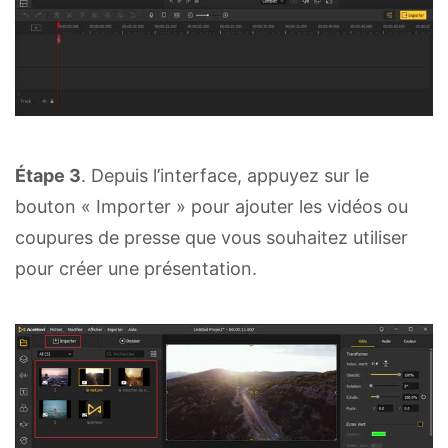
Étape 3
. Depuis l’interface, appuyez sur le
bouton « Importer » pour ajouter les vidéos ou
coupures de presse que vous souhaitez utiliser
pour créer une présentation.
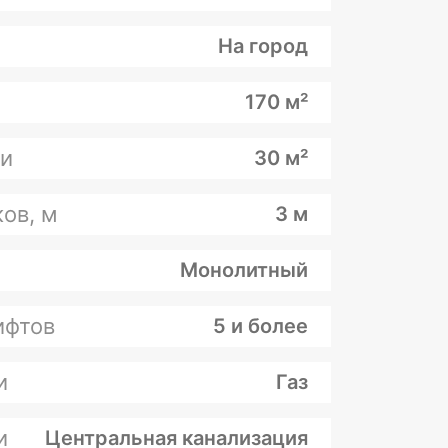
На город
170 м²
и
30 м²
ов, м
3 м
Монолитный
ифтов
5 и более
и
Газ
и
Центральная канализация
•••••
→ **Exercise prompt**:
Write out the entries again word for word. Do not include the pictures.

→ **Reply**:
Étape 3
. Depuis l’interface, appuyez sur le
bouton « Importer » pour ajouter les vidéos ou
coupures de presse que vous souhaitez utiliser
pour créer une présentation.
На город
170 м²
и
30 м²
ов, м
3 м
Монолитный
ифтов
5 и более
и
Газ
и
Центральная канализация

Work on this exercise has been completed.